This week, we will focus on a strange scientific phenomena - Getting your hands down the centre line under your body.
This is a common, I won't say problem, because many a good swimmer has this trait. However, it is true that most age groupers lose efficiency because they fail to move the water that is under their body. It is extremely difficult to fix in poor swimmers, because the affliction is caused in most cases, through using wider arms strokes to balance in the water and to feel more comfortable.

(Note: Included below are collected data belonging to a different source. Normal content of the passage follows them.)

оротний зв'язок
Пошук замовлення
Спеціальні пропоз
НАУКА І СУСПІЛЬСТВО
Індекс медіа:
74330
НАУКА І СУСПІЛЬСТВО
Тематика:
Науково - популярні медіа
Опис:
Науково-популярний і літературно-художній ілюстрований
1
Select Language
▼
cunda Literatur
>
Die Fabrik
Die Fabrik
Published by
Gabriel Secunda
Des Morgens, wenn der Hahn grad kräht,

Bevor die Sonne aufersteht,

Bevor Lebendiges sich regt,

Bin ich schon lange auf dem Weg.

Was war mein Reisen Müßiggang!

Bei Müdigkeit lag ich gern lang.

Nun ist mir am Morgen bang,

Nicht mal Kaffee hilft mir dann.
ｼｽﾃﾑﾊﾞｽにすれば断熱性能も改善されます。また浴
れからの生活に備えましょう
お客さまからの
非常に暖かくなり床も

Another, is the infatuation of most tri coaches with bilateral breathing, that is, one breath on one side and another on the opposite, arms i.e. balancing the body and the stroke. I have heard this many times... This is true, you make severe mistakes now on both arms and side of your body but the good news is you're balanced, slow, but balanced.
For correction: The most successful tool I have used is the cut away paddles. Thus the posts on the TYR paddles called Catalyst... They cut away the surface area of the paddle on the inside, and load extra paddle surface area on the outside of the little finger. This produces the paddle area when pressure is applied to track in, thus forcing the unsuspecting average swimmer to move their arms closer to the centre line without any thought. The paddle shape is doing it for you.
On a lighter note, Over the years I have noticed a very strange situation and Lisbeth has just got me thinking on it again. As she, while being a good swimmer, has her hands pulling wide of the centre line (or used to), and during our whole time together, the one big instruction at every swim work out has been - "Get your hands under your body".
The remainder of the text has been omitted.